Doctors speaking out in support of their convicted colleague also say she has been made scapegoat for a tragic outcome in a department which has received criticism from the Danish Health Authority for overstretched working conditions.

“Patients deserve competent and conscientious doctors that are allowed to use their professional competencies, rather than spending all their time documenting and double-checking based on over-detailed guidelines and concerns about being sued,” junior doctor Martine Aabye told Ugeskriftet last week.

“The mistakes that were made in [the Svendborg] case happen every single day at all departments. Unfortunately in this case there was an unlucky combination and the consequences for the patient were tragic – of course we are sympathetic to the loved ones. But the solution is not to place individual blame for the events on the youngest person or to create more guidelines or documentation requirements, closely detailing how we spend every minute of every day. That is already unrealistic if we are to live up to [demands] while carrying out our most important duty, which in the end is to care for patients,” Aabye said.

Another doctor who has supported the campaign told broadcaster DR that overstrained systems in Danish hospitals can be a large part of the reason for dangerous communication breakdowns.

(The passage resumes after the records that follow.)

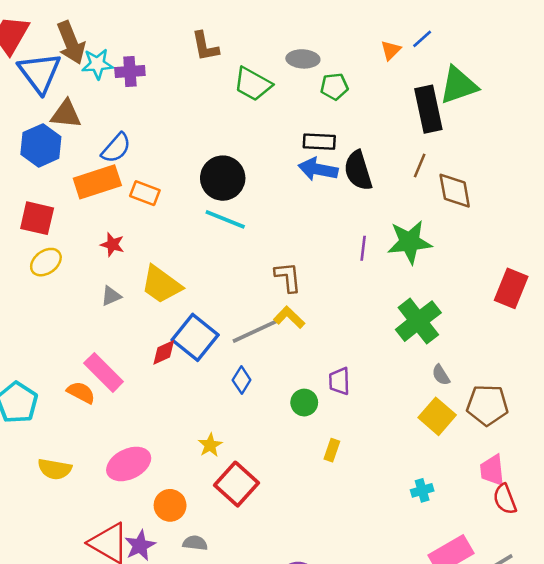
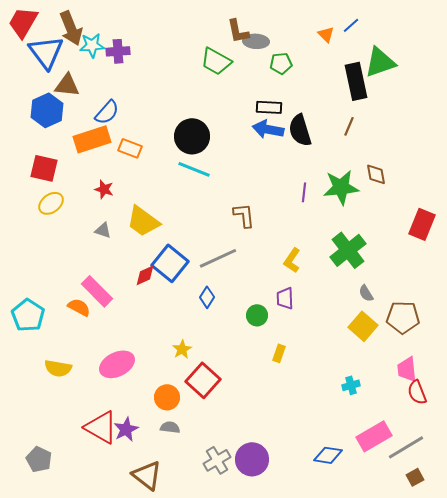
brown L-shape: (205, 46) -> (238, 31), moved
orange triangle: (391, 50) -> (326, 34), turned -30
brown diamond: (455, 191) -> (376, 174), moved, size x0.7
gray triangle: (111, 296) -> (103, 230), turned 42
yellow L-shape: (289, 317) -> (292, 260), moved, turned -100
orange circle: (170, 505) -> (167, 397), moved

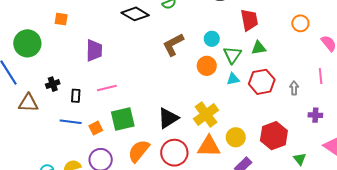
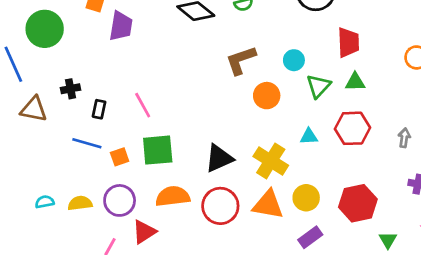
purple trapezoid: (94, 50) -> (121, 26), moved
orange circle: (207, 66) -> (267, 96), moved
cyan triangle: (233, 79) -> (309, 136), moved
pink line: (107, 88) -> (143, 105), turned 66
gray arrow: (294, 88) -> (404, 138), moved
yellow cross: (206, 114) -> (271, 161), turned -30
orange semicircle: (139, 151) -> (173, 196), turned 35

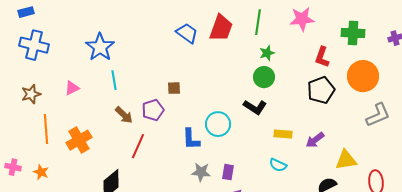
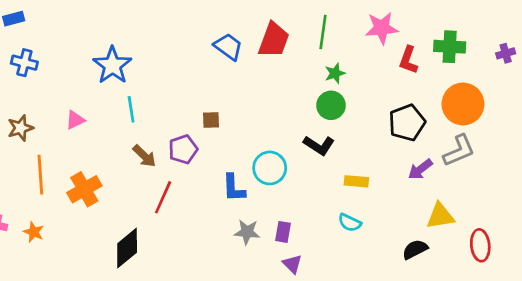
blue cross: (34, 45) -> (24, 63), size x0.7
red L-shape: (322, 57) -> (408, 60), moved
gray L-shape: (378, 115) -> (459, 151), moved
purple arrow: (315, 140) -> (420, 169), moved

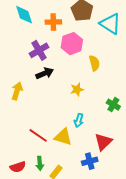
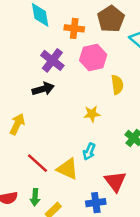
purple cross: (39, 50) -> (52, 60), turned -30
black arrow: (45, 73) -> (43, 89), moved
yellow arrow: (17, 91) -> (17, 124), moved
red triangle: (103, 142) -> (115, 181), turned -30

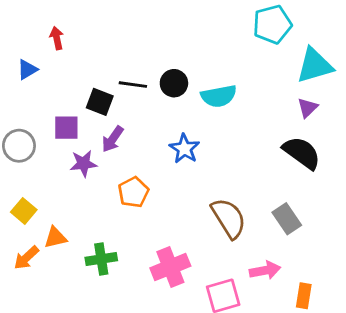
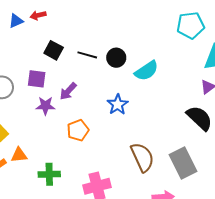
red arrow: (57, 38) -> (38, 15), turned -98
blue triangle: (27, 70) -> (16, 21), moved
cyan semicircle: (219, 96) -> (147, 71), turned -30
black square: (100, 102) -> (54, 50), moved
gray rectangle: (287, 219) -> (183, 163), size x1.4

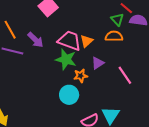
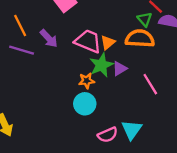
orange semicircle: (114, 36) -> (140, 38), size x1.4
green star: (66, 59) -> (101, 65), moved, turned 30
orange star: (81, 76) -> (87, 81), moved

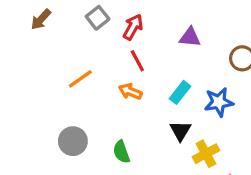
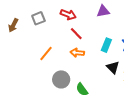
gray square: (98, 18) -> (38, 18), moved, turned 32
red arrow: (133, 27) -> (68, 15), turned 98
gray circle: (73, 141) -> (61, 79), moved

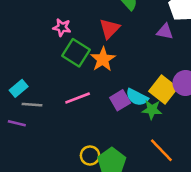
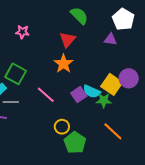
pink star: (62, 27) -> (22, 32), moved
green square: (76, 53) -> (16, 74), moved
pink line: (78, 98) -> (46, 95), turned 66
yellow circle: (90, 155) -> (62, 127), moved

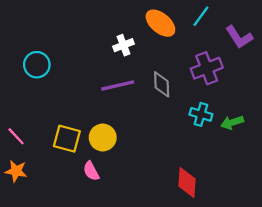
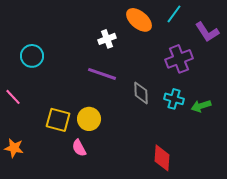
gray diamond: (162, 84) -> (141, 93), moved
purple line: (118, 86) -> (102, 74), turned 32
pink line: (16, 136) -> (13, 97), moved

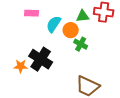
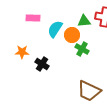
black cross: (41, 59) -> (42, 64), size x0.6
orange star: (21, 66) -> (22, 52), moved

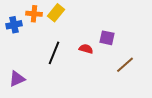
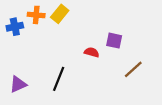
black line: (54, 53) -> (59, 79), moved

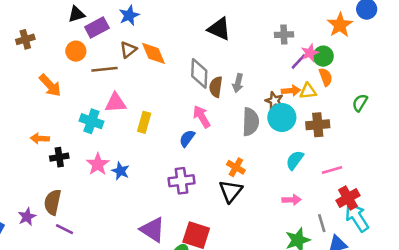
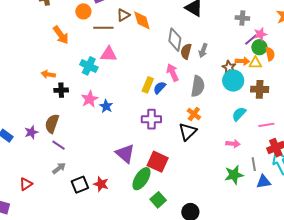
green circle: (323, 56) -> (259, 47), moved
yellow rectangle: (144, 122) -> (148, 85), moved
gray semicircle: (251, 122) -> (198, 86), moved

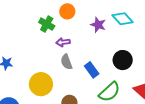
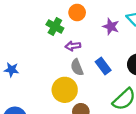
blue rectangle: (92, 70) -> (103, 66), moved
yellow circle: (41, 84) -> (65, 90), moved

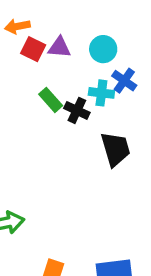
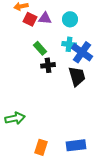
blue cross: (124, 81) -> (82, 52), moved, size x1.5
black cross: (77, 110) -> (48, 65), moved, turned -32

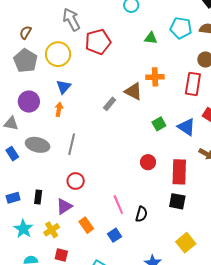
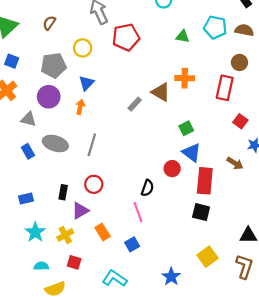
yellow circle: (58, 54) -> (83, 48), size x0.7
gray pentagon: (26, 61) -> (54, 65), moved, turned 30
blue triangle: (186, 127) -> (192, 153), moved
black rectangle: (38, 197) -> (63, 192), moved
black semicircle: (141, 214) -> (147, 188), moved

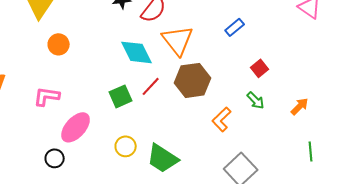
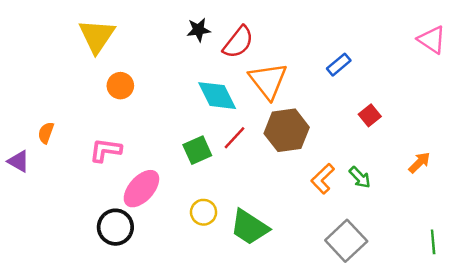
green arrow: (256, 100) -> (360, 177), moved
green line: (311, 151) -> (433, 242), moved
black circle: (55, 158) -> (115, 227), size x1.5

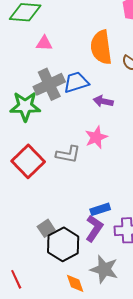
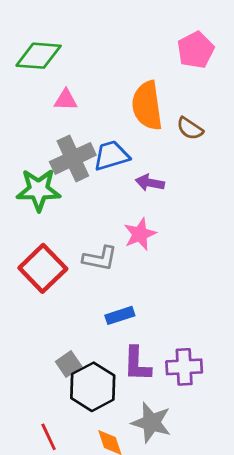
blue rectangle: (100, 209) -> (120, 315), moved
purple L-shape: (94, 228) -> (137, 364), turned 148
red line: (16, 279) -> (49, 437), moved

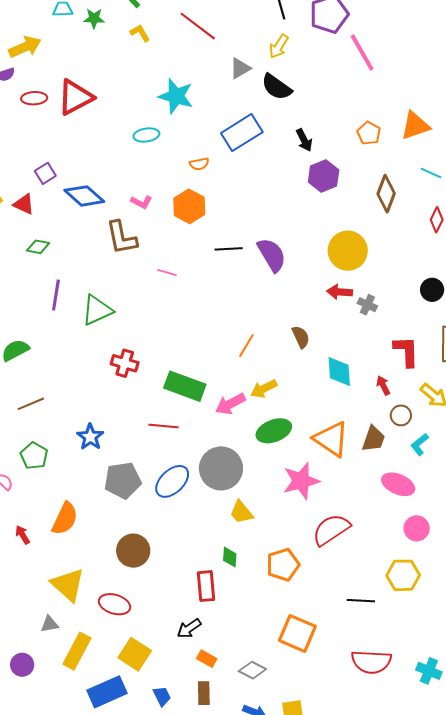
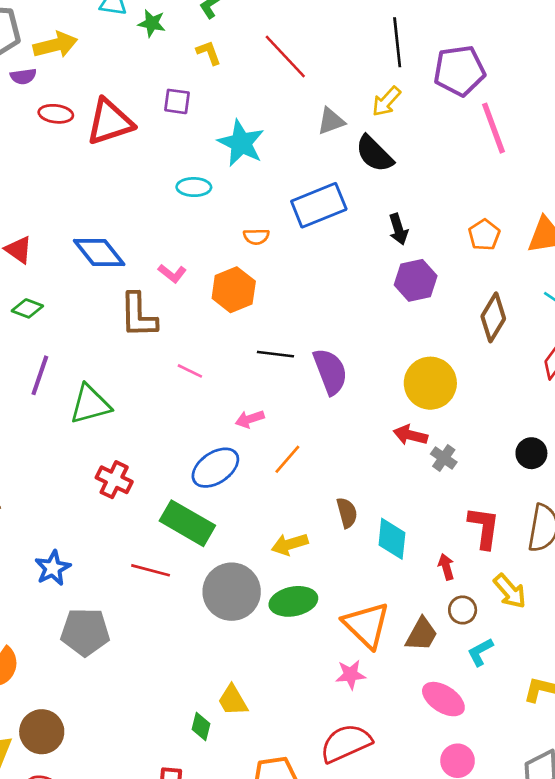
purple square: (45, 173) -> (177, 101), moved, turned 30
brown semicircle: (301, 337) -> (347, 513), moved
orange line: (246, 346) -> (287, 459), moved
pink arrow: (230, 404) -> (250, 419), moved, size x0.7
gray circle: (221, 468) -> (232, 592), moved
blue ellipse: (172, 481) -> (215, 468), moved
pink star: (301, 481) -> (351, 675), moved, size x0.6
brown circle: (133, 551) -> (42, 732), moved
green diamond: (230, 557) -> (201, 727), moved

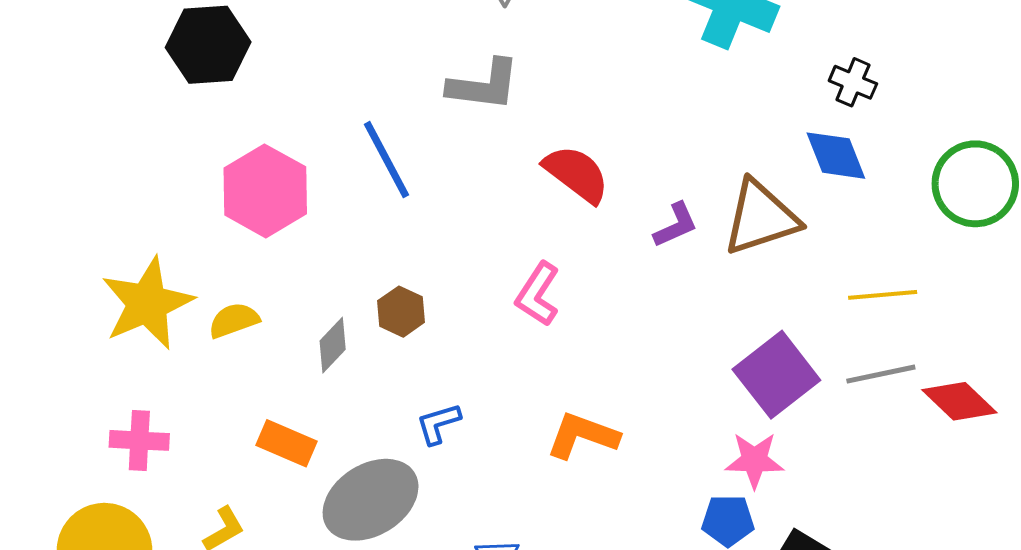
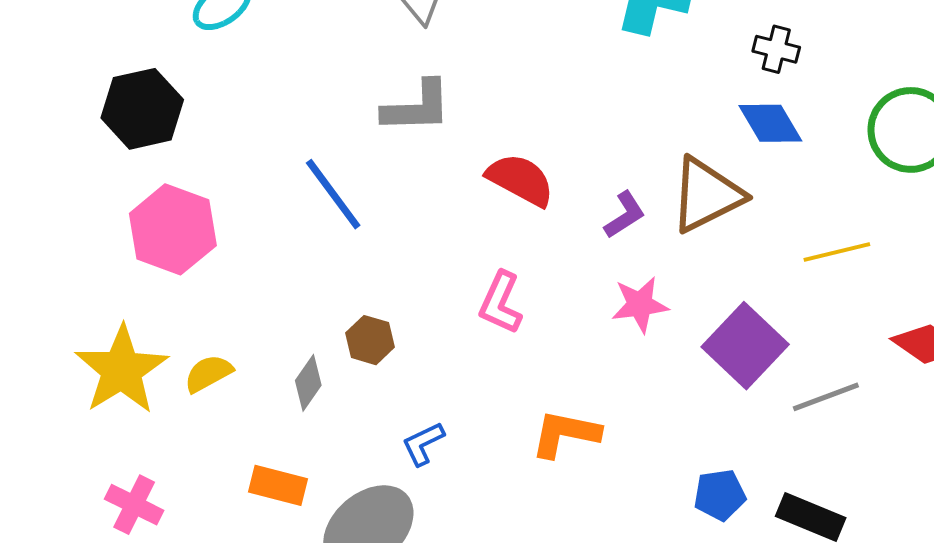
pink hexagon: (265, 191) -> (173, 229), moved
gray line: (881, 374) -> (826, 397), moved
pink cross: (139, 440) -> (134, 505), turned 32
pink star: (754, 460) -> (640, 305), moved

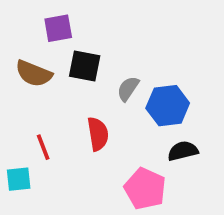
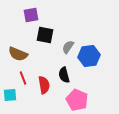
brown semicircle: (34, 74) -> (18, 54), moved
red semicircle: (98, 134) -> (44, 85), moved
black semicircle: (183, 151) -> (64, 75), moved, turned -91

“We want to bring attention to the fact that it’s not necessarily mistakes by doctors that lead to patient deaths. It can be problems with the system, and the system is simply under too much strain,” Iza Alfredsen, a former colleague of the convicted doctor, told DR Fyn.

The junior doctor will now appeal against the charges at the Højesteret, Denmark’s Supreme Court. The appeal will be supported by the Danish Medical Association as well as the Yngre Læger young doctors’ association.